There is a similar post regarding the integral $\int_{-\infty}^\infty \sin^3(x)/x^3 dx$ on Stack. The reason I have some trouble with this post is because it gives an analytic continuation of the function $\sin^3(x)/x^3=\left(\frac{e^{iz}-e^{-iz}}{2iz}\right)^3$, namely $h(z)=-\frac{e^{3iz}-3e^{iz}}{4z^3}-\frac{1}{2z^3}$. Firstly, I'd like to know how such an analytic continuation is obtained. Regarding the sinc function, I know that sine has a zero of order 1, and the denominator also does, so at $z=0$, there is a removable singularity and thus an analytic continuation. I also know that $\lim_{z\to 0}\text{sinc}(z)=1$ (meaning 1 is an analytic continuation to $\mathbb{C}$?)
Regarding the actual integral itself, I have considered the usual indented semicircle, of radius $R$, with an $\epsilon$ semicircle about the essential singularity 0. Without using that analytic continuation $h(z)$, this gives, letting $f(z)=\frac{e^{3iz}-3e^{iz}+3e^{-iz}-e^{-3iz}}{z^3}$ $$0=\frac{i}{8}\left[\int_{[-R,-\epsilon]\cup [\epsilon, R]} f(z)dz+\oint_{\gamma_R}f(z)dz+\oint_{\gamma_\epsilon}f(z)dz\right]$$ where $\gamma_R$ is the contour of the large semicircle of radius $R$, and $\gamma_\epsilon$ is the contour around the singularity $0$ of radius $\epsilon$. Using Jordan's Lemma, I have managed to show that the integral over $\gamma_R$ goes to 0 as $R\to\infty$. The trouble comes in with the integral over $\gamma_\epsilon$ as $\epsilon\to 0$. I have come across a lemma here on Stack that says if $f$ is some meromorphic function (which, by definiton means that if $z_0$ is an isolated singularity of $f$ there exists some $r>0$ such that $1/f$ extends to a holomorphic function on $B_r(z_0)$) that has a simple pole at a point $z_0$, then $\lim_{\epsilon\to z_0}\oint_{\gamma_\epsilon} f(z)d{z} = i(\gamma_\epsilon(b)-\gamma_\epsilon(b))\text{Res}(z_0,f(z))$. This is in fact the reason I asked about the analytic continuation; since the singularity of sinc is essential, this lemma does not apply unless we extend it to some other function that has a pole, at least as I understand it. I also know the answer should be $3\pi/4$.

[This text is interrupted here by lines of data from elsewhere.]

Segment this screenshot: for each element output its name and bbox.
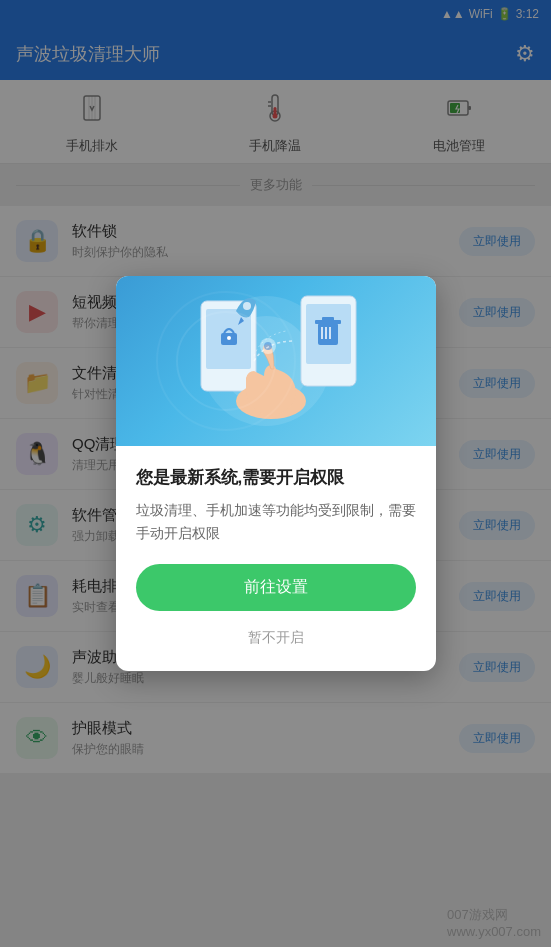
dismiss-button[interactable]: 暂不开启	[136, 621, 416, 655]
svg-rect-23	[322, 317, 334, 321]
goto-settings-button[interactable]: 前往设置	[136, 564, 416, 611]
dialog-body: 您是最新系统,需要开启权限 垃圾清理、手机加速等功能均受到限制，需要手动开启权限…	[116, 446, 436, 671]
dialog-desc: 垃圾清理、手机加速等功能均受到限制，需要手动开启权限	[136, 499, 416, 544]
dialog-illustration	[116, 276, 436, 446]
modal-overlay: 您是最新系统,需要开启权限 垃圾清理、手机加速等功能均受到限制，需要手动开启权限…	[0, 0, 551, 947]
permission-dialog: 您是最新系统,需要开启权限 垃圾清理、手机加速等功能均受到限制，需要手动开启权限…	[116, 276, 436, 671]
svg-rect-21	[318, 323, 338, 345]
dialog-title: 您是最新系统,需要开启权限	[136, 466, 416, 489]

If anyone could help, I would appreciate it. The link to the post is: $ \int_{-\infty}^{\infty} \frac{\sin^3 x}{x^3} \, dx$ using contour integration.
Here is a method which doesn't use analytic continuation (or contours). Begin with the known integral $$ \int_0^{\infty} \frac{\sin x}{x} \, dx = \frac{\pi}{2} $$ Integrating by parts once and then twice gives \begin{align*} \frac{\pi}{2} = \left. \frac{1-\cos x}{x} \right|_0^{\infty} - \int_0^{\infty} (1-\cos x) \frac{-1}{x^2} \, dx &= \int_0^{\infty} \frac{1-\cos x}{x^2} \, dx \\ &= \left. \frac{x-\sin x}{x^2} \right|_0^{\infty} - \int_0^{\infty} (x-\sin x) \frac{-2}{x^3} \, dx \\ &= 2\int_0^{\infty} \frac{x-\sin x}{x^3} \, dx \end{align*} so $$ \int_0^{\infty} \frac{x-\sin x}{x^3} \, dx = \frac{\pi}{4} $$ Substituting $3x$ for $x$ gives $$ \int_0^{\infty} \frac{3x-\sin(3x)}{x^3} \, dx = \frac{9\pi}{4} $$ Now use the identity $\sin(3x) = 3\sin x-4\sin^3x$ to write $$ \frac{9\pi}{4} = \int_0^{\infty} \frac{3x-3\sin x +4\sin^3x}{x^3} \, dx = 3\int_0^{\infty} \frac{x-\sin x}{x^3} \, dx +4\int_0^{\infty} \frac{\sin^3x}{x^3} \, dx $$ and rearrange. This method can be used to compute all of the integrals $\int_0^{\infty} \frac{\sin^nx}{x^n} \, dx, \; n \in \mathbb{N}$ recursively.